There’s something poignant, though, about Perry’s inability to get out of her own way. At past moments of her career, her tendency to be a ham — as, say, in her time as an “American Idol” judge, or in the gooey cheese of her Super Bowl halftime set, was charming. But she is not an entertainer whose shtick is particularly timeless, and, crucially, she is not adept at artistic evolution. Past attempts by Perry to reinvent her image and sound, as with the rollout of her attempted “purposeful pop” post-2016-election album “Witness,” have been show-your-work effortful.
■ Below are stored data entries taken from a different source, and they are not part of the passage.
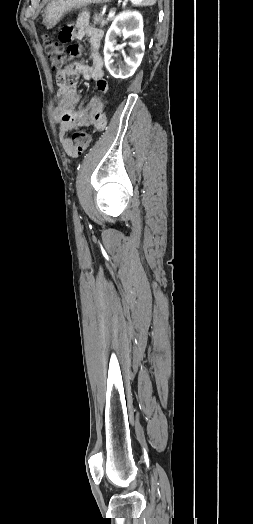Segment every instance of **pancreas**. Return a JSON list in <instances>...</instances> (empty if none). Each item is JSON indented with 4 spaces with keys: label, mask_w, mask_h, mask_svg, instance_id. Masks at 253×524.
I'll use <instances>...</instances> for the list:
<instances>
[{
    "label": "pancreas",
    "mask_w": 253,
    "mask_h": 524,
    "mask_svg": "<svg viewBox=\"0 0 253 524\" xmlns=\"http://www.w3.org/2000/svg\"><path fill=\"white\" fill-rule=\"evenodd\" d=\"M110 20H112V18L105 19L101 13H95L93 16V23L100 25V27H104Z\"/></svg>",
    "instance_id": "pancreas-1"
}]
</instances>
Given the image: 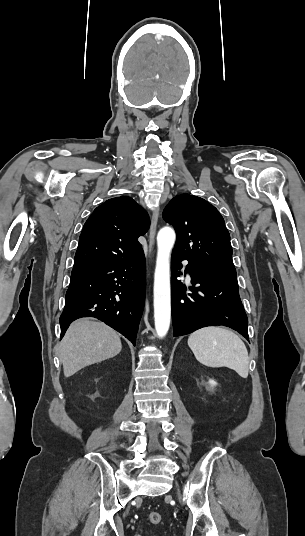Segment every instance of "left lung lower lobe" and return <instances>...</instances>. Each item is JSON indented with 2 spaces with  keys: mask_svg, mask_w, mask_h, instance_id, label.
Instances as JSON below:
<instances>
[{
  "mask_svg": "<svg viewBox=\"0 0 305 536\" xmlns=\"http://www.w3.org/2000/svg\"><path fill=\"white\" fill-rule=\"evenodd\" d=\"M181 258L172 254L171 260V311L174 337L186 335L202 327L223 325L238 331L247 340L248 319L240 300L237 276L198 269L191 264L186 271L191 276L192 293H185L177 277Z\"/></svg>",
  "mask_w": 305,
  "mask_h": 536,
  "instance_id": "1",
  "label": "left lung lower lobe"
}]
</instances>
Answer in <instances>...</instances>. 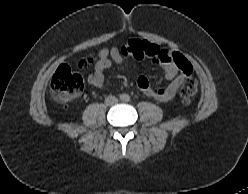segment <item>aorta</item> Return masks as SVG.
<instances>
[{
	"label": "aorta",
	"instance_id": "obj_1",
	"mask_svg": "<svg viewBox=\"0 0 248 194\" xmlns=\"http://www.w3.org/2000/svg\"><path fill=\"white\" fill-rule=\"evenodd\" d=\"M120 98H121V100L124 101V102H127V101L130 100L129 95H127V94H122V95L120 96Z\"/></svg>",
	"mask_w": 248,
	"mask_h": 194
}]
</instances>
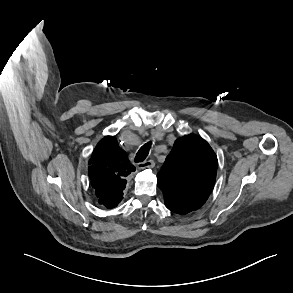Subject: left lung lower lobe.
Here are the masks:
<instances>
[{
	"label": "left lung lower lobe",
	"instance_id": "1",
	"mask_svg": "<svg viewBox=\"0 0 293 293\" xmlns=\"http://www.w3.org/2000/svg\"><path fill=\"white\" fill-rule=\"evenodd\" d=\"M165 205L169 210H171L174 213H178V214H181V215L189 213L186 210H184L183 208H180L178 206H175V205H172V204H169V203H165Z\"/></svg>",
	"mask_w": 293,
	"mask_h": 293
}]
</instances>
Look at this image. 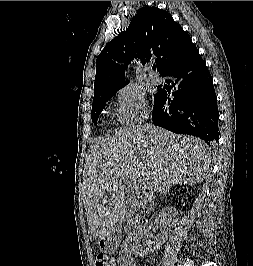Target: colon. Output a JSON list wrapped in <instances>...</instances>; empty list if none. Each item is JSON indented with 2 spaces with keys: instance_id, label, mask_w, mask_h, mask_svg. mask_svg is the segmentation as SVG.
Returning a JSON list of instances; mask_svg holds the SVG:
<instances>
[{
  "instance_id": "1",
  "label": "colon",
  "mask_w": 253,
  "mask_h": 266,
  "mask_svg": "<svg viewBox=\"0 0 253 266\" xmlns=\"http://www.w3.org/2000/svg\"><path fill=\"white\" fill-rule=\"evenodd\" d=\"M95 266H115L114 260L105 255L95 257Z\"/></svg>"
}]
</instances>
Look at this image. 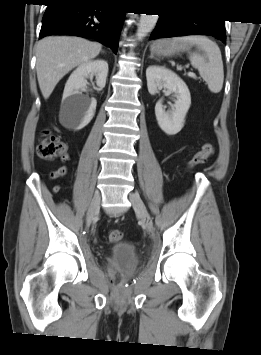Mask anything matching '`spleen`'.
Here are the masks:
<instances>
[{"mask_svg":"<svg viewBox=\"0 0 261 355\" xmlns=\"http://www.w3.org/2000/svg\"><path fill=\"white\" fill-rule=\"evenodd\" d=\"M173 41L189 42L196 46L197 51L189 55L191 65L199 71L209 90L219 93L223 87L224 71L218 45L205 36L176 37Z\"/></svg>","mask_w":261,"mask_h":355,"instance_id":"1","label":"spleen"}]
</instances>
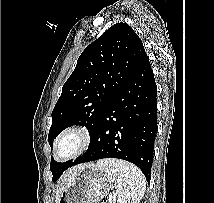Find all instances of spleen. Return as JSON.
<instances>
[{
	"label": "spleen",
	"mask_w": 214,
	"mask_h": 203,
	"mask_svg": "<svg viewBox=\"0 0 214 203\" xmlns=\"http://www.w3.org/2000/svg\"><path fill=\"white\" fill-rule=\"evenodd\" d=\"M96 166L109 176L113 198L118 203L140 202L146 190V179L136 166L117 159L99 160Z\"/></svg>",
	"instance_id": "1"
}]
</instances>
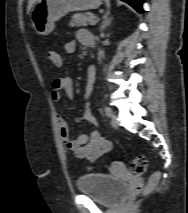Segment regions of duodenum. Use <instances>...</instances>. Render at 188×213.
I'll return each mask as SVG.
<instances>
[{"label":"duodenum","mask_w":188,"mask_h":213,"mask_svg":"<svg viewBox=\"0 0 188 213\" xmlns=\"http://www.w3.org/2000/svg\"><path fill=\"white\" fill-rule=\"evenodd\" d=\"M94 45V42L92 43V45L91 46H93ZM90 77H91V80L93 81L94 80V78H95V73H90Z\"/></svg>","instance_id":"410a0bca"}]
</instances>
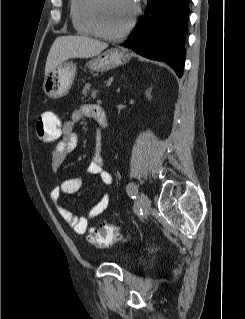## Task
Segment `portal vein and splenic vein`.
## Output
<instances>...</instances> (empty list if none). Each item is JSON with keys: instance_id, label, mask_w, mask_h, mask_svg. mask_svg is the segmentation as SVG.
<instances>
[{"instance_id": "1", "label": "portal vein and splenic vein", "mask_w": 245, "mask_h": 319, "mask_svg": "<svg viewBox=\"0 0 245 319\" xmlns=\"http://www.w3.org/2000/svg\"><path fill=\"white\" fill-rule=\"evenodd\" d=\"M99 92H100V91H98V90L94 91V92L92 93V97H93V98H96L97 93H99Z\"/></svg>"}]
</instances>
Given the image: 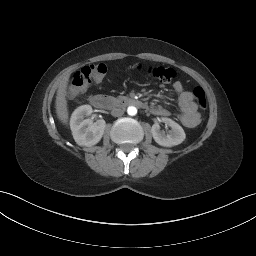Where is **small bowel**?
<instances>
[{"label": "small bowel", "mask_w": 256, "mask_h": 256, "mask_svg": "<svg viewBox=\"0 0 256 256\" xmlns=\"http://www.w3.org/2000/svg\"><path fill=\"white\" fill-rule=\"evenodd\" d=\"M173 89L178 95L179 106L181 108L180 121L188 127H195L200 120V115L197 111V106L193 101V93L187 91L180 81H176L173 84ZM152 113L160 116H169L170 112L164 107L156 106L152 107Z\"/></svg>", "instance_id": "small-bowel-1"}]
</instances>
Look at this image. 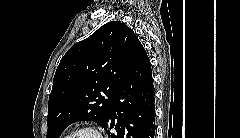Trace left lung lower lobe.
Returning <instances> with one entry per match:
<instances>
[{"mask_svg":"<svg viewBox=\"0 0 240 138\" xmlns=\"http://www.w3.org/2000/svg\"><path fill=\"white\" fill-rule=\"evenodd\" d=\"M154 96L151 64L142 46L111 102L102 127L111 138H154Z\"/></svg>","mask_w":240,"mask_h":138,"instance_id":"obj_1","label":"left lung lower lobe"}]
</instances>
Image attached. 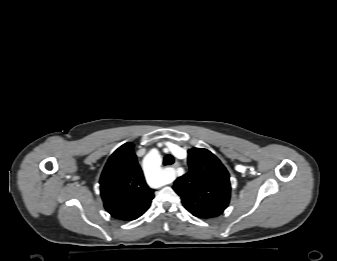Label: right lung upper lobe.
I'll list each match as a JSON object with an SVG mask.
<instances>
[{"mask_svg":"<svg viewBox=\"0 0 337 261\" xmlns=\"http://www.w3.org/2000/svg\"><path fill=\"white\" fill-rule=\"evenodd\" d=\"M125 143L108 159L100 178V191L105 209L112 217L131 221L150 207L154 190L150 189L133 151Z\"/></svg>","mask_w":337,"mask_h":261,"instance_id":"1","label":"right lung upper lobe"}]
</instances>
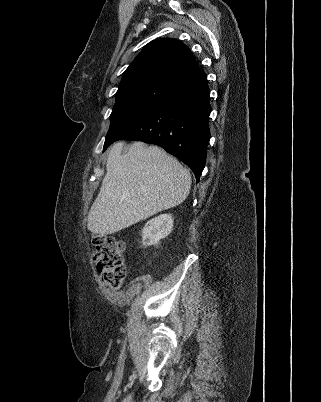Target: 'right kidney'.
<instances>
[{
	"mask_svg": "<svg viewBox=\"0 0 321 402\" xmlns=\"http://www.w3.org/2000/svg\"><path fill=\"white\" fill-rule=\"evenodd\" d=\"M173 227V218L170 214H161L149 220L142 230V243L146 246L156 245L167 237Z\"/></svg>",
	"mask_w": 321,
	"mask_h": 402,
	"instance_id": "right-kidney-1",
	"label": "right kidney"
}]
</instances>
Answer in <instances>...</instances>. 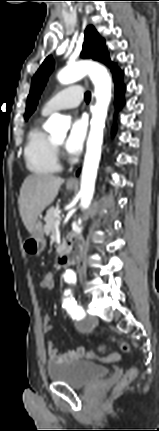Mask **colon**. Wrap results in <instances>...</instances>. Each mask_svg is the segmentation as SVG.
I'll return each mask as SVG.
<instances>
[{"label": "colon", "mask_w": 159, "mask_h": 431, "mask_svg": "<svg viewBox=\"0 0 159 431\" xmlns=\"http://www.w3.org/2000/svg\"><path fill=\"white\" fill-rule=\"evenodd\" d=\"M52 269V268H51ZM46 272V270H45ZM50 277H48V279L50 280L49 283V287H48V292L49 293H54L55 292V288L57 287V284L55 283V278L53 277V269L50 272ZM121 349L123 351H128L129 350V346L127 343H122L121 344ZM85 356L87 358L90 359H97V362L101 363H119L121 360L124 358L123 354H107V358H105L106 356L104 354H101V357H99L97 354L93 353V352H86ZM137 371L136 369L132 368L130 370H128L126 372V374L124 375V377L122 378V380L120 381L119 385H118V389H121L123 387H125L126 385H128L135 377H136Z\"/></svg>", "instance_id": "colon-1"}]
</instances>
Back then, she promoted the album with a multiday livestream, during which she underwent therapy and cried.
That was, again, what she wanted the public to see — but relatively few members of her audience wanted to consume the art that went with the spectacle. (“Witness World Wide,” the livestream, was viral and endlessly discussed, but the album it promoted was the first in a series of commercial disappointments.) But the attempt Perry was making to communicate something real through various layers of fakery was jagged and compelling. She’s still making the attempt, stumbling as she goes: The space flight saw Perry speaking in jargon, claiming that she had been studying string theory in order to comprehend the universe; it was clear that she truly believed that her crossing the Kármán line would be the catalyst for change and inspiration. It almost feels sad that she had to eventually find out this was not to be.
Perry’s brand of pop, from the highs of “Teenage Dream” to the lows of “143,” is rooted in a kind of elaborate insincerity; her first hit single, after all, was a winking ode to kissing girls for attention, and she has continued in a similar vein in the years since. But in painful and abrupt moments, Perry has tried to convey something behind the wigs and bright smile — how it feels to be unlucky in love, say, or to experience profound disappointment in one’s country, or, now, to be the object of online scorn. Perry’s missteps in the public eye have been increasingly frequent, and her music feels entirely removed from a conversation that more adept stars like Billie Eilish, Chappell Roan, and Doechii are currently leading. But she is owed consideration not just for her past achievements but for the painful fact that she compels as much in failure as she previously did in success. On a wrongheaded space flight or crying on stage while singing a 15-year-old song, Perry still holds our gaze. That may not be artistry, exactly. But it’s what makes a star.